By Graham Houston
After a protracted and careful buildup, Julio Cesar Chavez Jr. steps into the ring for his first 12-rounder when he meets John Duddy in the main event on Latin Fury 15 in San Antonio on Saturday. The two meet for the WBC’s recently inaugurated middleweight Silver championship, which is a steppingstone to the title — if anyone can keep track of world titles any more. For fans, though, the important thing is that this has the potential to be an action-packed fight.
Duddy, from Derry in Ireland but a New York resident since turning professional seven years ago, is Chavez’s toughest test. He has lost only once in 30 fights and at 31 he remains a fighter with ambition.
Boxers have told me that they know when they can beat an opponent, and Duddy has been hoping for a match against Chavez for some time.
Duddy’s plan is simple enough — to put pressure on Chavez and take him to places he has never been to in his boxing career. “I know I can take a punch and give a punch for 12 rounds, no matter what,” Duddy said over the phone from New York. “I’ve shown I can box a bit [but] at the end of the day I think me and Chavez will end up toe-to-toe, standing in the middle of the ring, and he’s going to have to come up with answers, if he really want to be there.”
Chavez, 24, has been training with Freddie Roach at the Wild Card gym in Los Angeles and the esteemed trainer will be in his corner in San Antonio. The decision to enlist Roach’s services indicates that the Chavez team is not taking Duddy lightly.
This is a fight that Chavez must win if he is to move up in class and meet the best fighters at 160 pounds.
Duddy has fought the tougher opposition, including a win over former world title challenger Howard Eastman. It does seem, though, that Duddy has gone as far as he is likely to go. He was surprisingly outpointed by the midlevel workman Billy Lyell in his sole loss, while in his last fight Duddy barely scraped home against Michael Medina, a useful but hardly topnotch boxer who was moving up from junior middleweight.

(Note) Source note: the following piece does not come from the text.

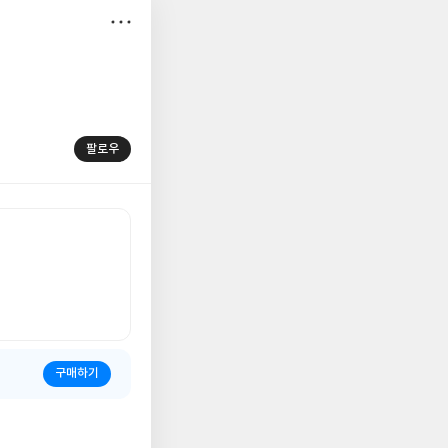
저
장
팔로우
구매하기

Chavez has shown good boxing skills and a left hook to the body somewhat reminiscent of the one thrown by his famous father, although of course there is a vast difference in the talent displayed by the great Julio Cesar Chavez and that exhibited by his son.
If Chavez is to go further in his career, though, it is imperative that he wins on Saturday.
Both Chavez and Duddy have been easy to hit, and each has struggled in fights where they were big betting favourites. Chavez, for instance, was under unexpected pressure against Luciano Cuello, suffering a bloody nose and being obliged to give ground against a determined opponent: one judge had the Italian fighter winning the last two rounds.
Chavez has sometimes given the impression of being a bit lackadaisical, but I expect him to be at the top of his form for this fight, in the same arena (though with reduced seating capacity) where his father fought the controversial draw with Pernell Whitaker in 1993.
I think that Chavez should be able to win on Saturday. He is the younger, fresher fighter and working with Freddie Roach might give him that little extra impetus.
On the face of it, this should go the 12-round distance. Chavez has not shown himself to be a particularly hard puncher against the sturdier type of opponent, and seven of Duddy’s last eight fights have gone the distance. There could be considerable contact in this bout, however, each landing good shots. The crowd and TV viewers should be well entertained in what the boxing fraternity might describe as a “fun fight” — not the highest level of skill but loaded with action and endeavour. In this sort of fight, a boxer can suddenly “go” from an accumulation of punches. Duddy has been cut badly in several fights. I believe that, while a decision win for Chavez seems the most likely result, that there is a chance he can halt a bloodied Duddy around the 10th round.